• _WORK TO COMPLETE_
Your task is to copy each line in the listing that includes the word "Warszawa".
◆ ◆ ◆ ◆ ◆ ◆ ◆
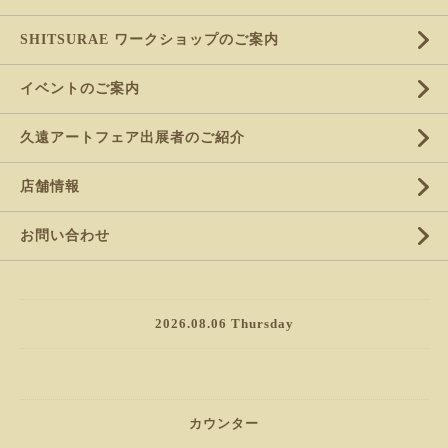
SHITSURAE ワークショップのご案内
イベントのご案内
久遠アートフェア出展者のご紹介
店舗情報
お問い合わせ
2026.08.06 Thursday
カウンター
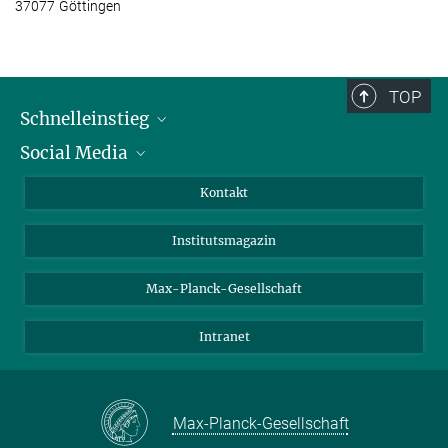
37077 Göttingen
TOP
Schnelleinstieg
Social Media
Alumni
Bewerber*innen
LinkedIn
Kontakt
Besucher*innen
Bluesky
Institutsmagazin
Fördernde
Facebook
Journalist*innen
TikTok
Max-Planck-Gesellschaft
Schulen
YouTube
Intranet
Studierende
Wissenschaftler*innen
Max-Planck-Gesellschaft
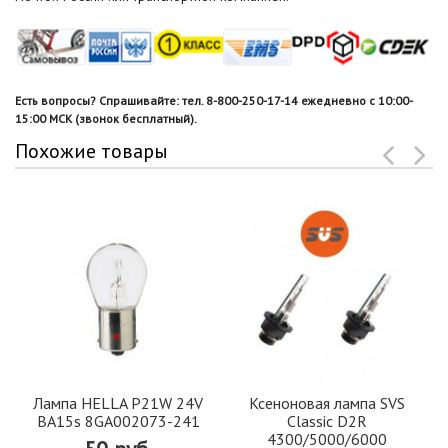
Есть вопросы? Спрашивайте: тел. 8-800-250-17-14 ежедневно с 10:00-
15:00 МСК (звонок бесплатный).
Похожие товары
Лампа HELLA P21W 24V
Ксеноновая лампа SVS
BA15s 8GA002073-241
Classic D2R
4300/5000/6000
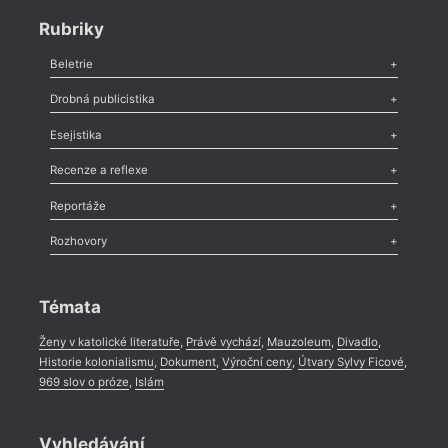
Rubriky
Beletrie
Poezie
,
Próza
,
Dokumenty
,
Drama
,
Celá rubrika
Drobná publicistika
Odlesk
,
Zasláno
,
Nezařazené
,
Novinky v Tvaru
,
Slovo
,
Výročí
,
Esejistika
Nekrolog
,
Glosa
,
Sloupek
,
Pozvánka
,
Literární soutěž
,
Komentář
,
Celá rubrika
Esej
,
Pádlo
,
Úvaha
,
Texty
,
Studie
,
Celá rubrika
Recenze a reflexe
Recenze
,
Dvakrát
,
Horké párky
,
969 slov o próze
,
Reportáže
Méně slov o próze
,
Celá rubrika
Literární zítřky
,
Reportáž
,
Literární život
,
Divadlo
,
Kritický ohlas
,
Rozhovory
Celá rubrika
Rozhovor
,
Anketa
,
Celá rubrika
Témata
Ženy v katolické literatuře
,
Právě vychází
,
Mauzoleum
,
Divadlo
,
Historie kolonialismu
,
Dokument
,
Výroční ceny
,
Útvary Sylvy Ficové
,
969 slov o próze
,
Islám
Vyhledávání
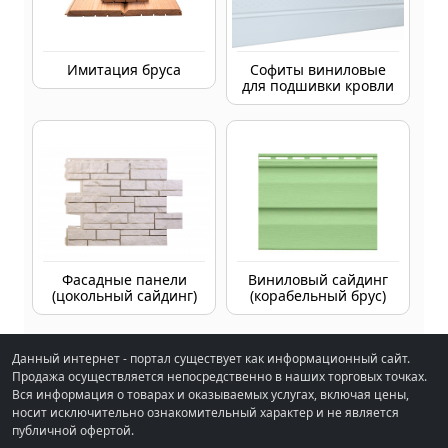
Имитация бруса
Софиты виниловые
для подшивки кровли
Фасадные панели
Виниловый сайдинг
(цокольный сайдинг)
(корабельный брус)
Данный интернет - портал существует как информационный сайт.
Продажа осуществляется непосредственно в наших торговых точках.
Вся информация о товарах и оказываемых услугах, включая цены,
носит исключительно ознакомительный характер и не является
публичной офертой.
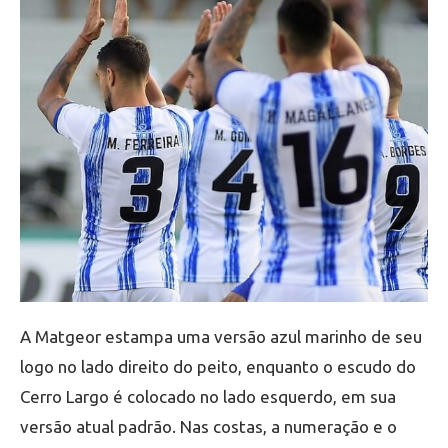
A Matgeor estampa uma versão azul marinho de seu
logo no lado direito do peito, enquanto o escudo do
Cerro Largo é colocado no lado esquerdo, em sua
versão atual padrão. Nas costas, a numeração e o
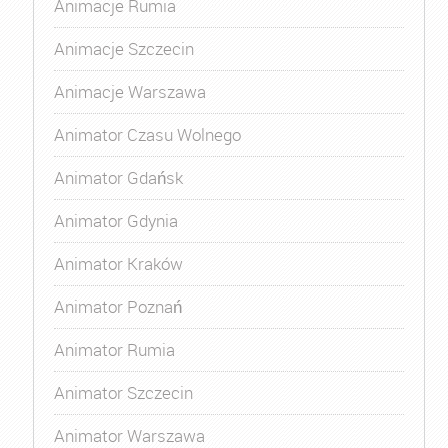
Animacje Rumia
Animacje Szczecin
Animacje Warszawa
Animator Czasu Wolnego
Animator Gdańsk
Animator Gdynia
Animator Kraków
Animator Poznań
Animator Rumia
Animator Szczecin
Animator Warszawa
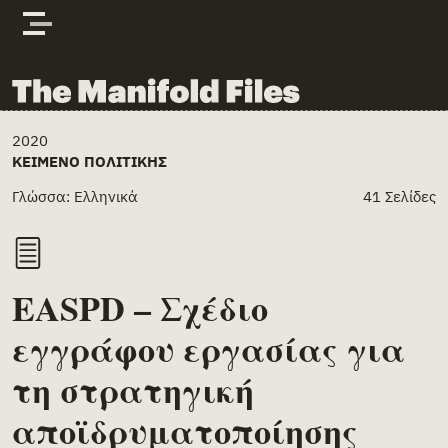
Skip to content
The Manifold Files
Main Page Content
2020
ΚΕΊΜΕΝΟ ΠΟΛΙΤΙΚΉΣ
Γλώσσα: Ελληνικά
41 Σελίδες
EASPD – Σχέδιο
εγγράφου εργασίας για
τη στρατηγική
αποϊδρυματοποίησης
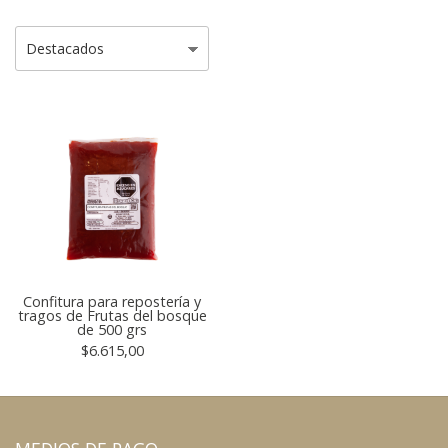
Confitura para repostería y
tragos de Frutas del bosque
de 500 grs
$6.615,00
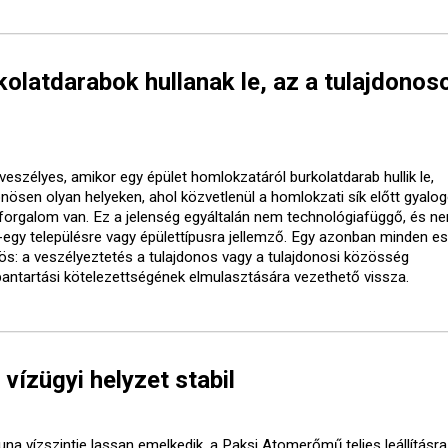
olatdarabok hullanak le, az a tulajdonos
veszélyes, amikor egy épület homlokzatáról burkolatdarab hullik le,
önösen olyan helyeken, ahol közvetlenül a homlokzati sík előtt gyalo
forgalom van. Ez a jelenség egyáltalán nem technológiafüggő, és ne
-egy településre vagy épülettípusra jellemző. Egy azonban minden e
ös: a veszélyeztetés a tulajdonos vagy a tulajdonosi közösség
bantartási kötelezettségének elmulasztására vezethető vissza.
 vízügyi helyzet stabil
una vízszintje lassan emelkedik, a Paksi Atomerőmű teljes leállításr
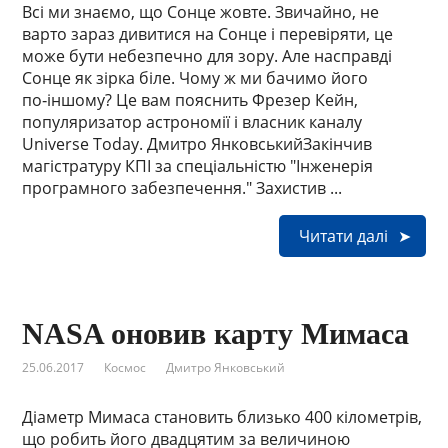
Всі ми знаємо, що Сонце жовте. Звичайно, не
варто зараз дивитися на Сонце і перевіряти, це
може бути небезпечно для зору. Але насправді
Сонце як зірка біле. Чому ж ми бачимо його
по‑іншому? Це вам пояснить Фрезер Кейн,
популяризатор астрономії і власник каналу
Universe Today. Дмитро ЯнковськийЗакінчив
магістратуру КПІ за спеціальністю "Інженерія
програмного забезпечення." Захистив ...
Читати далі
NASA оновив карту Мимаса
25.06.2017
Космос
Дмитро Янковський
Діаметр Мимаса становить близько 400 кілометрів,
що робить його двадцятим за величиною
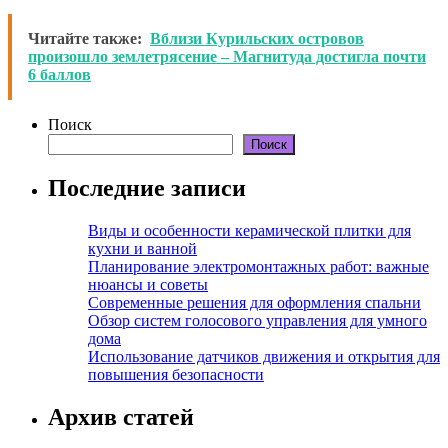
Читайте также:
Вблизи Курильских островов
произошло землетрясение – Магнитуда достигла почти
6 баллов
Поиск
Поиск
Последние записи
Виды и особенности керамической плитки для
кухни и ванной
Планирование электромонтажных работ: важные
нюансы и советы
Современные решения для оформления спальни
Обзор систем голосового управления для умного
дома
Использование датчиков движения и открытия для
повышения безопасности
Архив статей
◆ ◆ ◆ ◆ ◆ ◆ ◆
• _YOUR SOLUTION_
Animacje Warszawa
Animator Warszawa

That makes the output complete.